At the heart of the Semantic Web are **linked data technologies**, which define **data relationships** instead of just formatting data into tables or files. The Semantic Web allows Python scripts to query machine-readable datasets. This means scientists can directly access structured data on molecules, atmospheric data, physical constants, and more. The key components include:

1. **RDF (Resource Description Framework)**
   - The **data model** of the Semantic Web.
   - Represents **facts as triples**: **subject → predicate → object**.
   - Example (Chemical Properties in RDF):
     ```
     <Acetone>   <has_molecular_weight>   "58.08 g/mol"
     ```
   - Enables **machine-readable relationships**, making **chemical knowledge searchable**.

2. **OWL (Web Ontology Language)**
   - Extends RDF with **logic & reasoning**.
   - Defines **ontologies**: hierarchical classifications of concepts.
   - Example: If **Acetone is a Ketone**, and **Ketones are Organic Compounds**, OWL **infers** that **Acetone is an Organic Compound**.

3. **SPARQL (Query Language for RDF)**
   - The SQL of the Semantic Web.
   - Allows **querying linked datasets** across the web.

4. **Linked Open Data (LOD)**
   - RDF-based datasets are interlinked across disciplines.
   - **Example Datasets**:
     - **Wikidata** (General knowledge)
     - **PubChem RDF** (Chemical data)
     - **DBpedia** (Structured Wikipedia data)
     - **Gene Ontology** (Biological data)
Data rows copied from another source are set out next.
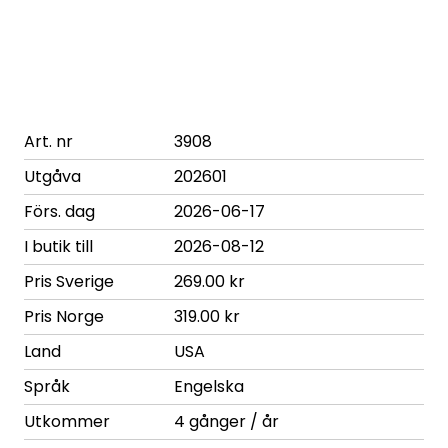
Art. nr
3908
Utgåva
202601
Förs. dag
2026-06-17
I butik till
2026-08-12
Pris Sverige
269.00 kr
Pris Norge
319.00 kr
Land
USA
Språk
Engelska
Utkommer
4 gånger / år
## **Semantic Web vs Traditional Databases**
| **Feature**          | **Relational Databases (SQL, NoSQL)** | **Semantic Web (RDF, OWL, SPARQL)** |
|--------------------|--------------------------------|--------------------------------|
| **Structure**      | Tables (structured schema)    | Graph-based (triples: subject-predicate-object) |
| **Queries**       | SQL                            | SPARQL |
| **Flexibility**   | Rigid schema                  | Dynamic relationships (easily extendable) |
| **Interoperability** | Limited to specific database engines | Global linking of datasets (LOD cloud) |
| **Examples**      | PostgreSQL, MongoDB           | Wikidata, PubChem RDF, DBpedia |



#  Web Scraping and Databases: A Hybrid Approach
While web scraping is often used to extract data for immediate use, it does not store it. A powerful workflow would be:
- **Scrape data** from online sources.
- **Store it in a structured database (SQL or NoSQL)** for long-term analysis.
- **Query it later** instead of repeatedly scraping.
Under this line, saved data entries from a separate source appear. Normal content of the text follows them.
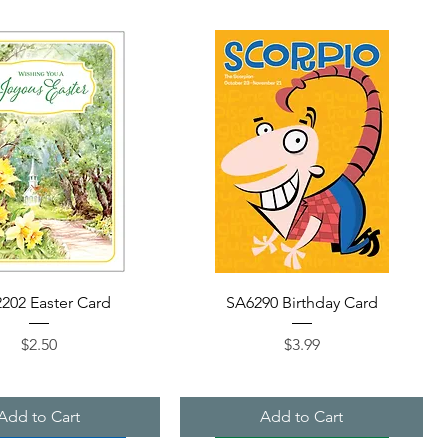
Quick View
Quick View
202 Easter Card
SA6290 Birthday Card
Price
Price
$2.50
$3.99
Add to Cart
Add to Cart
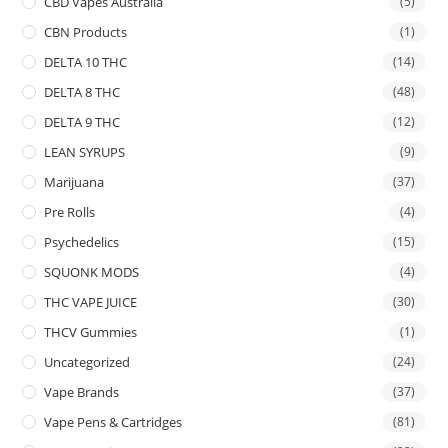
CBD Vapes Australia
(5)
CBN Products
(1)
DELTA 10 THC
(14)
DELTA 8 THC
(48)
DELTA 9 THC
(12)
LEAN SYRUPS
(9)
Marijuana
(37)
Pre Rolls
(4)
Psychedelics
(15)
SQUONK MODS
(4)
THC VAPE JUICE
(30)
THCV Gummies
(1)
Uncategorized
(24)
Vape Brands
(37)
Vape Pens & Cartridges
(81)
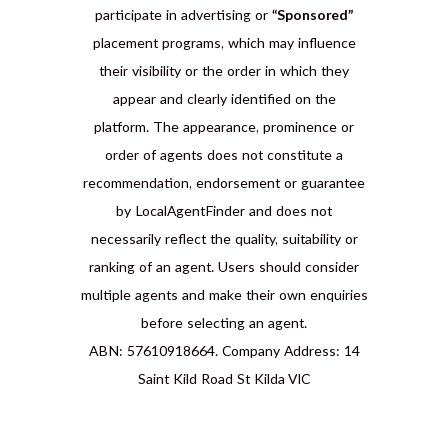
participate in advertising or
“Sponsored”
placement programs, which may influence
their visibility or the order in which they
appear and clearly identified on the
platform. The appearance, prominence or
order of agents does not constitute a
recommendation, endorsement or guarantee
by LocalAgentFinder and does not
necessarily reflect the quality, suitability or
ranking of an agent. Users should consider
multiple agents and make their own enquiries
before selecting an agent.
ABN: 57610918664. Company Address: 14
Saint Kild Road St Kilda VIC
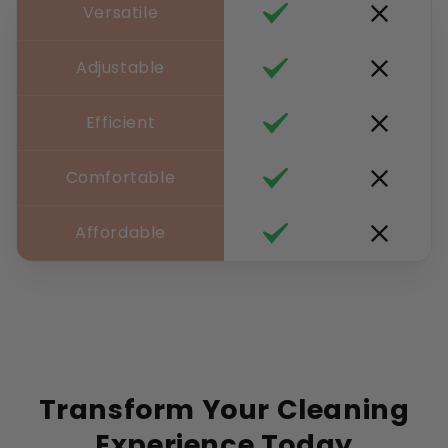
Versatile
Adjustable
Efficient
Comfortable
Affordable
Transform Your Cleaning
Experience Today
## Web Scraping as a Data Acquisition Method
Web scraping is a method of extracting **external data** from structured or semi-structured sources on the web and transforming it into a usable format. Unlike databases or file storage, web scraping **does not inherently store data**—it is a way to retrieve and structure data from the web dynamically. It allows access to **data stored in HTML web pages** that might not be available via an API.

### Web Scraping vs. APIs
| Feature         | Web Scraping | APIs |
|---------------|-------------|------|
| **Access** | Extracts data from web pages (HTML tables, text, lists) | Queries structured data from a service (often JSON or XML) |
| **Structure** | Often semi-structured (needs parsing) | Well-structured |
| **Reliability** | Pages may change, breaking the scraper | More stable (unless API changes) |
| **Use Case** | Extracting tables, research data, metadata from articles | Accessing structured datasets (PubChem, NCBI, weather data) |

Thus, **web scraping is an alternative to APIs when structured access is unavailable**.

---

## Web Scraping as a Bridge from Classical Literature to Structured Data
Scientific data has historically been communicated through **journal articles, textbooks, and reports**. Many modern scientific knowledge repositories (e.g., Wikipedia, research databases) still store information in text-based formats rather than structured databases. Web scraping allows you to:

- Extract **tabular data** (like chemical properties from Wikipedia or patents).
- Retrieve **text-based metadata** (such as author names, abstracts, and citations).
- Collect **non-tabular structured information** (like structured web pages with lists of elements).

By applying **text parsing, table extraction, and structured storage**, web scraping allows researchers to **convert human-readable content into machine-readable data**.